La violencia volvió a golpear al departamento de Arauca. En la tarde de este lunes, el vehículo en el que se desplazaba el gobernador Renson Martínez Prada fue blanco de un ataque armado en la vía que conecta los municipios de Fortul y Saravena, una de las zonas más afectadas por la presencia de grupos ilegales en la región.
De acuerdo con las primeras versiones, hombres armados habrían disparado en repetidas ocasiones contra la caravana oficial en movimiento. Aunque el mandatario y las personas que lo acompañaban salieron ilesas, el hecho encendió las alarmas de las autoridades, que investigan qué organización estaría detrás del atentado.

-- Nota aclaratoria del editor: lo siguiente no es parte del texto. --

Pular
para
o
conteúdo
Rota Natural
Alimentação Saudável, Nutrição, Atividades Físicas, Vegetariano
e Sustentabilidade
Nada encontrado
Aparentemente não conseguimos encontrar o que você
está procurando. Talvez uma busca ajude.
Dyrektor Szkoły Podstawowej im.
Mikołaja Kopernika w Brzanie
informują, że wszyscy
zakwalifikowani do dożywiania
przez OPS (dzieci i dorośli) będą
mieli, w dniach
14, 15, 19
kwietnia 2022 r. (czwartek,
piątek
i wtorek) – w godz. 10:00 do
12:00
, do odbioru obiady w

El gobernador, quien ha sido una voz crítica frente a los grupos al margen de la ley, ha insistido en la necesidad de que el Gobierno Nacional refuerce las medidas de seguridad y acelere la implementación de estrategias que garanticen la protección de líderes públicos y comunitarios en la frontera.
El ataque, ocurrido en una de las carreteras más transitadas del departamento, profundiza la sensación de miedo y vulnerabilidad entre los habitantes de Arauca, quienes desde hace años conviven con el sonido de las balas y el temor de ser víctimas de la confrontación armada.

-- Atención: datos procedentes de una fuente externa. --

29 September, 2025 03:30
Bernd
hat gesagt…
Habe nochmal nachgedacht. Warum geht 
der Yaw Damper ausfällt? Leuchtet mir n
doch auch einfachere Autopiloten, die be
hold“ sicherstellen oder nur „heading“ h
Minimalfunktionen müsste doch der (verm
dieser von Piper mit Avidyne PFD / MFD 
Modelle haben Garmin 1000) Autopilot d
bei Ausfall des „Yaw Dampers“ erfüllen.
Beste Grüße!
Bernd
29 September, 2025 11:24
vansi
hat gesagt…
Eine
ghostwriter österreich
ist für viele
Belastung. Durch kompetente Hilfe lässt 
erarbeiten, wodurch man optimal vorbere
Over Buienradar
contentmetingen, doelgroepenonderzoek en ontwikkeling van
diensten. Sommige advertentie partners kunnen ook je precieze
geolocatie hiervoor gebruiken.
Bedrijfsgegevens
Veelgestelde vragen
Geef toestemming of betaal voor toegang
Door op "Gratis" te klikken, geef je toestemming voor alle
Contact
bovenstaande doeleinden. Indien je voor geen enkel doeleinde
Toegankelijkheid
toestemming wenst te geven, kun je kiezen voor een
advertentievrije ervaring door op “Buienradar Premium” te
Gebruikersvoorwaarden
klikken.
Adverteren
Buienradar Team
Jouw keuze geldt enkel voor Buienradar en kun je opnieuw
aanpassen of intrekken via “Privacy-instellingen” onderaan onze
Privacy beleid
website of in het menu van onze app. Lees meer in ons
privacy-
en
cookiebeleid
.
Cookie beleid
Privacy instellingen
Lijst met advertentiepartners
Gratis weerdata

Desde distintos sectores se ha hecho un llamado urgente al respeto por la vida y por el Derecho Internacional Humanitario (DIH), recordando que los servidores públicos civiles no deben ser blanco de acciones bélicas. La Defensoría del Pueblo propuso la instalación de una mesa humanitaria para concertar medidas de protección y promover acuerdos que permitan salvaguardar la vida de la población civil.
Mientras avanzan las investigaciones, el atentado contra Renson Martínez se convierte en una nueva advertencia sobre el deterioro del orden público en Arauca, un territorio donde la paz sigue siendo una promesa aplazada.